La cara le ardía. Seguramente la tomaban por una completa idiota. Y encima, delante de Melaine. La Sabia era hermosa, con el largo cabello rubio rojizo y los ojos de un tono verde claro. Y no es que le importara un pimiento la apariencia de la Aiel. Pero Melaine había estado presente en el último encuentro que había tenido con Egwene, y le había tirado puntadas sobre Lan. Nynaeve se había puesto furiosa, a pesar de que Egwene afirmaba que no eran indirectas malintencionadas, no entre las Aiel, pero Melaine había hecho cumplidos sobre los hombros de Lan, y sus manos, y sus ojos. ¿Qué derecho tenía esa gata de ojos verdes de mirar los hombros de Lan? Y no es que albergara dudas sobre su fidelidad. Pero al fin y al cabo era un hombre, y estaba lejos de ella, y Melaine sí estaba allí, y… Firmemente, interrumpió el derrotero de sus pensamientos.

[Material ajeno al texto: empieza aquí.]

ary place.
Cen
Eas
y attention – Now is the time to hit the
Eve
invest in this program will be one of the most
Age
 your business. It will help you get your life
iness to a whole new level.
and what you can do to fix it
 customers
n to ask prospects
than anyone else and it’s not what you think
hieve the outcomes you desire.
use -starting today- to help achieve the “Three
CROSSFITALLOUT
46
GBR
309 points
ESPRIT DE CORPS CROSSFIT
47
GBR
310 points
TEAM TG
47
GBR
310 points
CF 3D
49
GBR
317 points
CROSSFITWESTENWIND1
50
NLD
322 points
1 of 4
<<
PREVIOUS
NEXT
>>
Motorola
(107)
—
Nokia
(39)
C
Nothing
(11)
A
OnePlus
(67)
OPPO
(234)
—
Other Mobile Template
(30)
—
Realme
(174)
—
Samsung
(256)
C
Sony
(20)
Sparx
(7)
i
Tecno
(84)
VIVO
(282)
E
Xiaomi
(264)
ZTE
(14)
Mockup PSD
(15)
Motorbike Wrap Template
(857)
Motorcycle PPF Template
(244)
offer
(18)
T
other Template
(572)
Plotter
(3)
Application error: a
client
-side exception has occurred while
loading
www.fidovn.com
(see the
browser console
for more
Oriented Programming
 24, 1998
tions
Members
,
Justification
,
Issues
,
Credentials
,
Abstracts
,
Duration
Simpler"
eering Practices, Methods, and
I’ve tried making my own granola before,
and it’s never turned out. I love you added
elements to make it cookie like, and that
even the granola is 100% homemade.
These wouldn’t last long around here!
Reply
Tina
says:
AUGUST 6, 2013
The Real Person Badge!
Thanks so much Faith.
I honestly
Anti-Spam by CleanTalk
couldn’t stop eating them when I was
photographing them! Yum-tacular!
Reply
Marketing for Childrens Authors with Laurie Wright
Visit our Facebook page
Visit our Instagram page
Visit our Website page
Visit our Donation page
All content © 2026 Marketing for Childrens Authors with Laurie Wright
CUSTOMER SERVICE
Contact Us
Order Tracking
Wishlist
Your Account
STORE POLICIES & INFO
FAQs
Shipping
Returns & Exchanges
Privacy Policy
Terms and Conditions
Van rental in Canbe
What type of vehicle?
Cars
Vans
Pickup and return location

—¿Está Lan…? —Creyó que la cara le iba a arder. «¿Es que eres incapaz de controlar tu lengua, mujer?» Pero ya no podía, no quería, echar marcha atrás, y menos estando presente Melaine. Ya tenía bastante con la sonrisa socarrona de Egwene, aunque la Sabia tuvo buen cuidado en adoptar una expresión comprensiva—. ¿Se encuentra bien? —Procuró recobrar la compostura, pero su voz sonó tensa.

—Sí —contestó Egwene—. Y preocupado por tu seguridad.

Nynaeve soltó la respiración que había estado conteniendo sin darse cuenta. El Yermo era un lugar peligroso aunque no existieran gentes como Couladin y los Shaido, y Lan desconocía lo que significaba tener precaución. ¿Que estaba preocupado por su seguridad? ¿Es que ese estúpido hombre pensaba que no sabía cuidar de sí misma?

—Por fin hemos llegado a Amadicia —se apresuró a decir, confiando en disimular sus sentimientos. «¡Primero, una lengua demasiado suelta, y después suspiros! ¡Ese hombre me ha sorbido el seso!» Imposible saber por las expresiones de las otras mujeres si estaba teniendo éxito con su actuación—. Estamos en una villa llamada Sienda, al este de Amador. Hay Capas Blancas por todas partes, pero no hemos despertado su interés. Es de otros de quienes tenemos que preocuparnos. —Delante de Melaine tenía que andarse con cuidado, disfrazar un poco la verdad, dándole un toque aquí y allí, pero les habló de Ronda Macura y su extraño mensaje, así como de su intento de drogarlas. Dijo intento, porque fue incapaz de admitir ante Melaine que la mujer había tenido éxito. «Luz, ¿qué estoy haciendo? Jamás, en toda mi vida, le he mentido a Egwene!»

La supuesta razón —el llevar de vuelta a la fuerza a una Aceptada que había escapado— ciertamente no podía mencionarla estando presente una de las Sabias, porque las Aiel creían que tanto Elayne como ella eran Aes Sedai. Empero, tenía que hacer saber a Egwene esta circunstancia de un modo u otro.